Pablo Picasso (1881-1973)
PROPERTY FROM A PRIVATE COLLECTOR
Pablo Picasso (1881-1973)

Picador et personnage

Details
Pablo Picasso (1881-1973)
Picador et personnage
signed 'Picasso' (lower right) and dated three times '4.6.60. 5.6.60. 6.6.60.' (upper left)
brush and India ink and gray wash on Japan paper
19 5/8 x 12¾ in. (49.8 x 32.4 cm.)
Painted on 4-6 June 1960
Provenance
Galerie de l'Elysée (Alex Maguy), Paris.
Private collection, France (acquired from the above, circa 1962); sale, Sotheby's, London, 27 June 2001, lot 156.
Acquired at the above sale by the present owner.
Literature
J.-C. Lambert, Picasso: Dessins de tauromachie 1917-1960, Paris, 1960 (illustrated on the cover).
C. Zervos, Pablo Picasso, Paris, 1968, vol. 19, no. 306 (illustrated, pl. 96).
The Picasso Project, ed., Picasso's Paintings, Watercolors, Drawings and Sculpture: The Sixties I 1960-1963, San Francisco, 2002, p. 70, no. 60-190 (illustrated).
Exhibited
Paris, Galerie Louise Leiris, Picasso, Dessins 1959-1960, 1960, no. 46 (illustrated).
Barcelona, Sala Gaspar, Dibujos de Picasso, 1961, no. 66 (illustrated).
Paris, Galerie de l'Elysée (Alex Maguy), En hommage à Picasso, 1966-1967.

Brought to you by

David Kleiweg de Zwaan
David Kleiweg de Zwaan

Lot Essay

Picasso executed the present drawing during a period in which he was virtually obsessed with the bullfight, or corrida. In 1959 he drew the illustrations for La Tauromaquia o arte de torear, a treatise on bullfighting by Pepe Illo, and provided drawings for Toros y toreros, a text by the artist's friend, the celebrated torero Luis Miguel Dominguín. Speaking of his work at this time, Picasso expressed how he had internalized the corrida, how it had become utterly essential to him, preoccupying him even when he was unable to be at the ring: "Yes, it is my passion...but sometimes something stops me attending...Then, my thoughts are in the arena, I hear the pasodoble, I see the crowd, the entry of the troop, the first bull. One time I felt so bad at missing a fight that I began to conjure up all its phases in my mind...and this has rooted me completely in the art of the bullfight..." (quoted in Picasso, Toros y toreros, exh. cat., Musée Picasso, Paris, 1993, p. 224).

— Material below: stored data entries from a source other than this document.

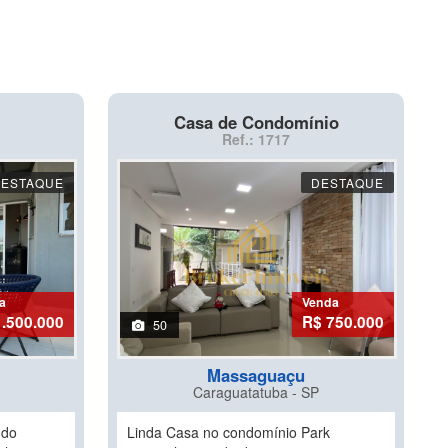
Casa de Condomínio
Ref.: 1717
DESTAQUE
DESTAQUE
a
Venda
1.500.000
R$ 750.000
50
Massaguaçu
Caraguatatuba - SP
 do
Linda Casa no condomínio Park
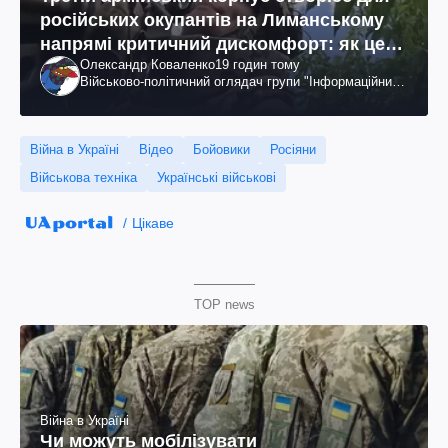
російських окупантів на Лиманському
напрямі критичний дискомфорт: як це
Олександр Коваленко
19 годин тому
вдалося
Військово-політичний оглядач групи "Інформаційний
спротив"
Війна в Україні
Відео
Бойовики
Росіяни
Військова техніка
Українські військові
Цікаве
TOP news
Війна в Україні
Чи можуть мобілізувати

The bullfight and its related themes reflected Picasso's own concerns with nationality and with his native Spain, which he had not been able to visit for so long. It also represented his rekindled interest in machismo as he restlessly entered old age. Art, for Picasso, was a form of autobiography, and the degree to which the artist identified with the role of the bullfighter was evident in the close relationship that he had with Dominguín. Both men expressed and exposed themselves through the style of their art, and intensify the viewer's perception of the subjects they tackle. As with the musketeers and other characters, these images of manly valor acted as substitutes for the artist himself, extensions of his own persona, as he approached old age. In Picador et personnage, the swirling ornate brushwork reveals an image in which Picasso has explored many facets of his life, his personality and his intentions, creating an image that is at once atavistic and rebellious, expressionistic and romantic.